In market trading immediately following the Supreme Court decision’s 6-3 ruling against upstart video-streaming platform Aereo, broadcast companies big and small had a banner day. While the ruling by the country’s highest court does not spell the death of illicit video-on-demand platforms, it did allow the old guard to breathe a sigh of relief and buy them time to figure out their next move.
Mega-giant CBS (CBS) scored big in the aftermath, rising 5.8 percent in value on the heels of the Supreme Court ruling against Aereo. While the major players who initially brought the suit, which included CBS, FOX (NWSA) , NBC (CMCSA) , and ABC (DIS) , and Spanish language Univision – were obvious beneficiaries, so were the smaller components that make up the rest of the traditional media sector. Particularly the conglomerates who own the various local affiliates of the Big Four and are much more directly affected by decisions affecting TV viewership than their well-diversified parent companies.
Sinclair Broadcast Group (SBGI) and Nexstar Broadcasting Group (NXST) gained 14.3 percent and 13.88 percent, respectively, leading the sector’s charge. Media General (MEG) and Journal Communications (JRN) also saw share rise significantly on the day’s action.
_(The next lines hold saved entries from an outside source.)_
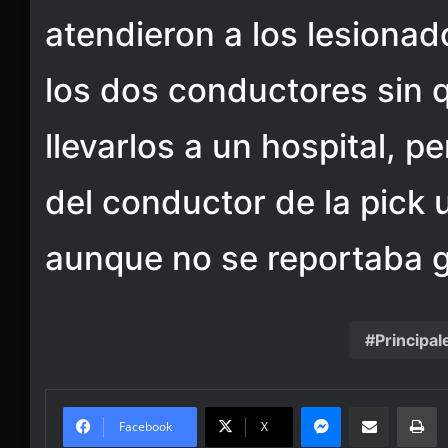
atendieron a los lesionad
los dos conductores sin 
llevarlos a un hospital, 
del conductor de la pick u
aunque no se reportaba g
Principal
Messenger
Share via Email
Pr
Facebook
X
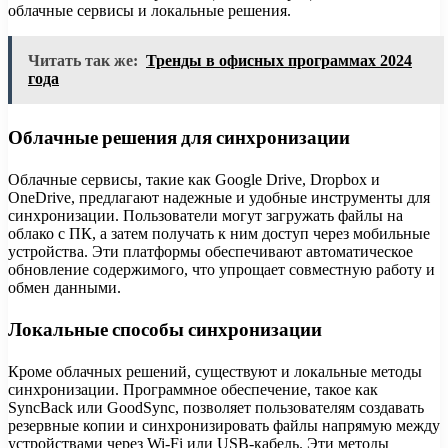
облачные сервисы и локальные решения.
Читать так же:
Тренды в офисных программах 2024
года
Облачные решения для синхронизации
Облачные сервисы, такие как Google Drive, Dropbox и
OneDrive, предлагают надежные и удобные инструменты для
синхронизации. Пользователи могут загружать файлы на
облако с ПК, а затем получать к ним доступ через мобильные
устройства. Эти платформы обеспечивают автоматическое
обновление содержимого, что упрощает совместную работу и
обмен данными.
Локальные способы синхронизации
Кроме облачных решений, существуют и локальные методы
синхронизации. Программное обеспечение, такое как
SyncBack или GoodSync, позволяет пользователям создавать
резервные копии и синхронизировать файлы напрямую между
устройствами через Wi-Fi или USB-кабель. Эти методы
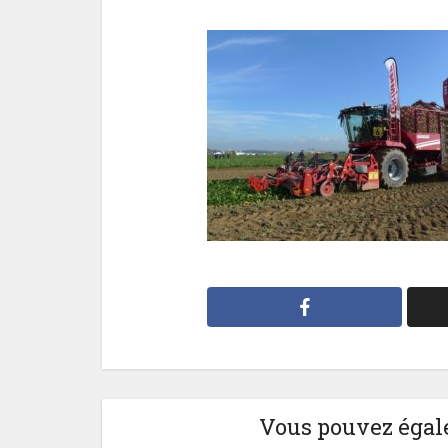
Vous pouvez égale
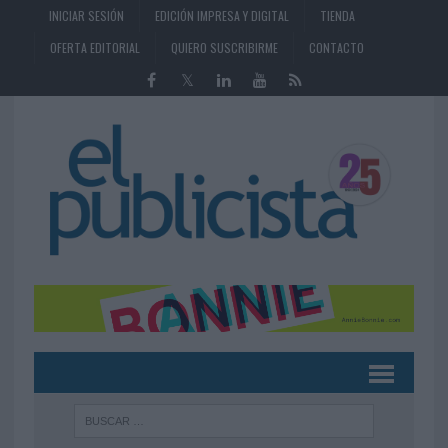
INICIAR SESIÓN
EDICIÓN IMPRESA Y DIGITAL
TIENDA
OFERTA EDITORIAL
QUIERO SUSCRIBIRME
CONTACTO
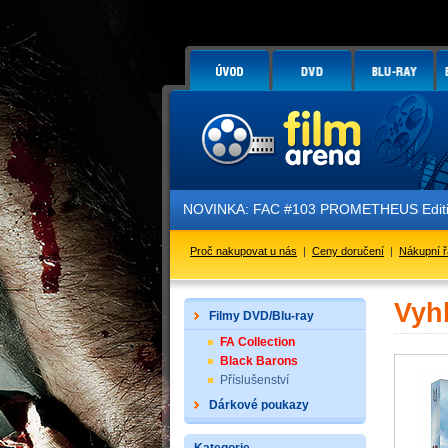
NOVINKA: FAC #103 PROMETHEUS Edition
Proč nakupovat u nás
|
Ceny doručení
|
Nákupní 
Vyh
Filmy DVD/Blu-ray
FA Collection
Black Barons
Příslušenství
Dárkové poukazy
Another notable beneficiary of the Supreme Court’s decision was Gray Television (GTN) , a conglomerate that owns several local affiliates scattered throughout the Midwest and Southeastern US regions. Gray Television is an Equities.com Small-Cap Stars, noted by our analysts for possessing unusually strong fundamentals that are often indicative of a chance for future growth. Gray rose 8.35 percent on the day to hit $12.20 a share.
In 2013 Gray Television was the best performer in the entire Services sector compenent of the Small-Cap Stars index, more than doubling in value over the course of the year. The favorable ruling certainly looks to bolster their station's Nielsen numbers, and thus revenue, in the near future.
Reading the Static
The Supreme Court siding with TV over video streaming is certainly a moral victory for the establishment, but by no means signals the end of video-streaming upstarts. It does, however, give deep-pocketed old media space to figure out how to take advantage of the sea change in how content is consumed, while simultaneously forcing new media like Aereo back to the drawing board.
Aereo lacks a “Plan B,” according to Aereo CEO Chet Kanijia. One option that is open to Aereo is to adopt the “if you can’t beat ‘em, join ‘em” strategy. Aereo’s technology is what frightened the broadcast industry. The Supreme Court did not being the hammer down on Aereo's video-sharing platform technology, but merely asserted that said platform violated US copyright law.
This leaves open the possibility that a broadcast company could eventually acquire Aereo, and thus take advantage of the technology favored by an increasingly larger swath of the populace, all while neutralizing a potentially disruptive former foe.
Barring the simultaneous retirement of two Supreme Court justices the court's 6-3 vote looks to stand for some time. Whether Aereo subsequently withers or is subsumed by a larger broadcast rival, in either scenario TV looks to be the clear winner. Investors will have to stay tuned to see exactly what move they make next. But aside from sitting on the couch and doing nothing at all, for the time being the establishment looks to remain as such.
As long as both the networks like CBS and affiliate owners like Gray can continue to bring in solid revenues, their futures look far less threatened than before. Media issues lawyer John Hanes told the Wall Street Journal that the ruling "is good for everybody whose business is in creating and distributing content legitimately,” and for big and small companies alike, the market has definitely agreed.